I wanted to make sure he understood that I was no sucker for his cheap tricks. I showed up with both me eyes in full working order, no leprosy, and walking successfully on both my legs. I had my own wine, and my own loaves and fishes. I wasn’t going to share with anyone because I am not one of those suckers for a gaunt face or a hand outstretched palm. Nobody gives you anything in life. You have to grab it, hold it, and fight off anyone that tries anything suspicious. That’s the first thing you learn on the bus before you even have your route figured out, or the cost of the fare. People will take advantage of you let them. But not me.

I walked around in front of all those sick people. I didn’t let any of them touch me.

When it was my turn I didn’t believe for a minute anything was going to happen. Nothing at all would happen.

The wizard called to me from behind the curtain. I brought all my stuff with me, so he could see I didn’t need anything from him. His magic was nothing to me. He asked me what I wanted from him, if I needed anything.

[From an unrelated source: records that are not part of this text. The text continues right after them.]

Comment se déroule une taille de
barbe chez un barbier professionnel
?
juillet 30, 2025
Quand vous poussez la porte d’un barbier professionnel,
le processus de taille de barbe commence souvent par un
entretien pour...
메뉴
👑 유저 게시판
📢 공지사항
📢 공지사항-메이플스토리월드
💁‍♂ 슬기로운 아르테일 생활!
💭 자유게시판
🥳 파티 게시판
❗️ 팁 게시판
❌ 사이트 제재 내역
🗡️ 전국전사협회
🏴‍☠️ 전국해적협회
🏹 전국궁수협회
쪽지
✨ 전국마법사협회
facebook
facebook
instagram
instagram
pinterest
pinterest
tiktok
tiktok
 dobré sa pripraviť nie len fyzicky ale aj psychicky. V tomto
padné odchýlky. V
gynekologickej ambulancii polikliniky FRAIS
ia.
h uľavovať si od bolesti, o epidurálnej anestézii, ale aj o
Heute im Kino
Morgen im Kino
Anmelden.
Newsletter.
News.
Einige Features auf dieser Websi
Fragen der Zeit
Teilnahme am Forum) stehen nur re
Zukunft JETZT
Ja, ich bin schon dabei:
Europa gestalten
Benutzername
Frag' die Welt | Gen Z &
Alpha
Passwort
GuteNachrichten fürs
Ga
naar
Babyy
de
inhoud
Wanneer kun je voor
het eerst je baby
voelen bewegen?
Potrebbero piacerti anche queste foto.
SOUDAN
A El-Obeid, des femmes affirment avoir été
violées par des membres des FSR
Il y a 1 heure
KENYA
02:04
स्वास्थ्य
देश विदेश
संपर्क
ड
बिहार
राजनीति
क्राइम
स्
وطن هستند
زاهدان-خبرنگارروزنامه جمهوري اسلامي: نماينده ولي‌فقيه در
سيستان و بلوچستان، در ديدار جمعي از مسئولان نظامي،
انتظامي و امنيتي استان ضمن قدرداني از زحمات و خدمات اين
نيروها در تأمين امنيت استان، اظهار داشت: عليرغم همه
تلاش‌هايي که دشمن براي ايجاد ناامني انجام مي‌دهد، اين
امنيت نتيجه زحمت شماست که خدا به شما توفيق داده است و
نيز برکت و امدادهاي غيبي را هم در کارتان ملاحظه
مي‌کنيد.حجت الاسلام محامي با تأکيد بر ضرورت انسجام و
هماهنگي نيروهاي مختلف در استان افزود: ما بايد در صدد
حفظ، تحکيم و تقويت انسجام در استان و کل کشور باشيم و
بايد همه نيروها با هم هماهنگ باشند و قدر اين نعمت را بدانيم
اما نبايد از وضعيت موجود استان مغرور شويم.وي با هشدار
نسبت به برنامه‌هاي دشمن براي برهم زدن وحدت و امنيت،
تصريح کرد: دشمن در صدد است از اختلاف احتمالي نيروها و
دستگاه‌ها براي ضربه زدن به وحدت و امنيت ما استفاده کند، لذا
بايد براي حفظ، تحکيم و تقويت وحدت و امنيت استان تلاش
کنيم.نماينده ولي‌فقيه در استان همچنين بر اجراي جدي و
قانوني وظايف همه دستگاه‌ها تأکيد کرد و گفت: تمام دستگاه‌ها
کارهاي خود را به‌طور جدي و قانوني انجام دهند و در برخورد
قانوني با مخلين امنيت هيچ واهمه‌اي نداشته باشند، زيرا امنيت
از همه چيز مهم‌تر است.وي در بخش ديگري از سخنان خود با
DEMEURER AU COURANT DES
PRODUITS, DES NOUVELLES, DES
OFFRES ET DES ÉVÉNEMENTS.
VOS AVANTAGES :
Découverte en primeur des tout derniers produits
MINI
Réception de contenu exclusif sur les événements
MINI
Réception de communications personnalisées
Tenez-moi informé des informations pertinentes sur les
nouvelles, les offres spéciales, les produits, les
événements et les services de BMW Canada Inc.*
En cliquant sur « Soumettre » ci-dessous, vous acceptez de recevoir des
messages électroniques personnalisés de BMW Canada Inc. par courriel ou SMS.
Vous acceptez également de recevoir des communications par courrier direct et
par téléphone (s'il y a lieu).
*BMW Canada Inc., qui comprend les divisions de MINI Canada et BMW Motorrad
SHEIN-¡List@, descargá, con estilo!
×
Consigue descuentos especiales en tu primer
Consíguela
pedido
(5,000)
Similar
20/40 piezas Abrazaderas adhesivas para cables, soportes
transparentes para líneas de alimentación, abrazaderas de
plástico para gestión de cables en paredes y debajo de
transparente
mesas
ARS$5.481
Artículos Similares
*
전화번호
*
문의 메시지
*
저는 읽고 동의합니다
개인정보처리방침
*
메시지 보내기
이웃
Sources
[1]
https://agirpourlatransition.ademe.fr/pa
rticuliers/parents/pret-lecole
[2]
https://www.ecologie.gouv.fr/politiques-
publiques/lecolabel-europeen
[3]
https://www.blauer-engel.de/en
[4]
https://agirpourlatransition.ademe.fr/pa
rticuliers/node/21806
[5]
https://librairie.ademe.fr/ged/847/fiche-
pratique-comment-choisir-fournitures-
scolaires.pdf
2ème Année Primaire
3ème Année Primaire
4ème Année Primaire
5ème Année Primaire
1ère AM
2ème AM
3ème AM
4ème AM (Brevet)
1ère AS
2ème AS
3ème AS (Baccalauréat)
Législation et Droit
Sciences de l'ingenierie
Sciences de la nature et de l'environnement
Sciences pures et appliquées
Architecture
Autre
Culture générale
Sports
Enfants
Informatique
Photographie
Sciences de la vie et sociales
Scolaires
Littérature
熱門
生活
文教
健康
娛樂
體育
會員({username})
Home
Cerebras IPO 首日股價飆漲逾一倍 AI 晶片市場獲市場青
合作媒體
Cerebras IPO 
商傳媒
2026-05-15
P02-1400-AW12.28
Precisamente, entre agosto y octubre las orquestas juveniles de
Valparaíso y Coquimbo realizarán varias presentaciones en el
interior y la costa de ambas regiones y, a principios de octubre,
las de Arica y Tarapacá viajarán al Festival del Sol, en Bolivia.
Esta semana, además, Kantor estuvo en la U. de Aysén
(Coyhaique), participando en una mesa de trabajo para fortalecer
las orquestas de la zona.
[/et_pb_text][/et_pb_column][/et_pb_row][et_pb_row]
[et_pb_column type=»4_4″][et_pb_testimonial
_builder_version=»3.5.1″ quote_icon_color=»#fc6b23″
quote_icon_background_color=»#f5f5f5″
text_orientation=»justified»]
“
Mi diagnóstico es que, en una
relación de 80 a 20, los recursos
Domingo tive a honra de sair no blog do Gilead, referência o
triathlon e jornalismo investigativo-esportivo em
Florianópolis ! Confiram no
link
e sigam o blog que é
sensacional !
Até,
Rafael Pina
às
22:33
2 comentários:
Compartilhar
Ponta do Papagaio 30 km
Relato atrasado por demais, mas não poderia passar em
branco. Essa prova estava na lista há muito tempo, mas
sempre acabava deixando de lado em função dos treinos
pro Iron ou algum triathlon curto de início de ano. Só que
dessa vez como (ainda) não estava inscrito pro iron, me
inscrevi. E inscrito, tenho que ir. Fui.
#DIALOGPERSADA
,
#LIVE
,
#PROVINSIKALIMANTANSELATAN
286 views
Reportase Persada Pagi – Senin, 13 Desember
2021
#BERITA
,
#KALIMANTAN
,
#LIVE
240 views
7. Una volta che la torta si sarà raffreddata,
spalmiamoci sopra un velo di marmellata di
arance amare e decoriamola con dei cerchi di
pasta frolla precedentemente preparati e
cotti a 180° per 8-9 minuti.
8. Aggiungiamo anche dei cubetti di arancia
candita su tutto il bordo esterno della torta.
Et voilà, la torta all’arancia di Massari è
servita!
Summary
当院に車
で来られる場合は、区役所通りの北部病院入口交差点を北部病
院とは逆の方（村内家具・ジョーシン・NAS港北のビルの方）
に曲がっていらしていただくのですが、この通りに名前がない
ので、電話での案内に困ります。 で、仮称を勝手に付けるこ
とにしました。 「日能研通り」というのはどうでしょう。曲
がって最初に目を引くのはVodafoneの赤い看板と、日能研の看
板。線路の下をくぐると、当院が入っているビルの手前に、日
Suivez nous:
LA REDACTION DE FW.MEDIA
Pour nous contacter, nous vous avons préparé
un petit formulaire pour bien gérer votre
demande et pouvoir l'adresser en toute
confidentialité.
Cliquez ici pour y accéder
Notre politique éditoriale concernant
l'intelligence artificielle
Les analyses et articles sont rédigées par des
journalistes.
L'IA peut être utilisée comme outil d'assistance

I told him it was all a sucker’s game giving away all that to people for nothing.

The wizard gave me a giant bird. It tore my liver out on the spot with a beak like sandpiper – those scalpel beaks. He offered to save me, but I told him where to stick it. It was all his fault about the bird, and I wasn’t about to give him the satisfaction.

***Edit to add: typing on iPhones is always a bit wonky. Fixes and changes made.